WHAT IS REQUIRED:
Output all of the records again, exactly as written.

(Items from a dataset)

================

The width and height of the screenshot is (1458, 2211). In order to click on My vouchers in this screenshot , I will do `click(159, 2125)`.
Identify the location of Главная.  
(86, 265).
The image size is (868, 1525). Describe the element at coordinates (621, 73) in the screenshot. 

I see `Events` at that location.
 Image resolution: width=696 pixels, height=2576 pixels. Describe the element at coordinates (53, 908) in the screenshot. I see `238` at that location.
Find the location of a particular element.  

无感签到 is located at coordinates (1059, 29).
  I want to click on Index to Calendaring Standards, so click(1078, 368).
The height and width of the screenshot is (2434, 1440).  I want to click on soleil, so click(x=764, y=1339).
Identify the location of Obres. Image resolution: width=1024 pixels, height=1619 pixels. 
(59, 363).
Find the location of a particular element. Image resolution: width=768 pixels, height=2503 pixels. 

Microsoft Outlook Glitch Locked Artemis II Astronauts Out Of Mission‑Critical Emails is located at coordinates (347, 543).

================

SOLUTION TO THE PROBLEM:
The width and height of the screenshot is (1458, 2211). In order to click on My vouchers in this screenshot , I will do `click(159, 2125)`.
Identify the location of Главная.  
(86, 265).
The image size is (868, 1525). Describe the element at coordinates (621, 73) in the screenshot. 

I see `Events` at that location.
 Image resolution: width=696 pixels, height=2576 pixels. Describe the element at coordinates (53, 908) in the screenshot. I see `238` at that location.
Find the location of a particular element.  

无感签到 is located at coordinates (1059, 29).
  I want to click on Index to Calendaring Standards, so click(1078, 368).
The height and width of the screenshot is (2434, 1440).  I want to click on soleil, so click(x=764, y=1339).
Identify the location of Obres. Image resolution: width=1024 pixels, height=1619 pixels. 
(59, 363).
Find the location of a particular element. Image resolution: width=768 pixels, height=2503 pixels. 

Microsoft Outlook Glitch Locked Artemis II Astronauts Out Of Mission‑Critical Emails is located at coordinates (347, 543).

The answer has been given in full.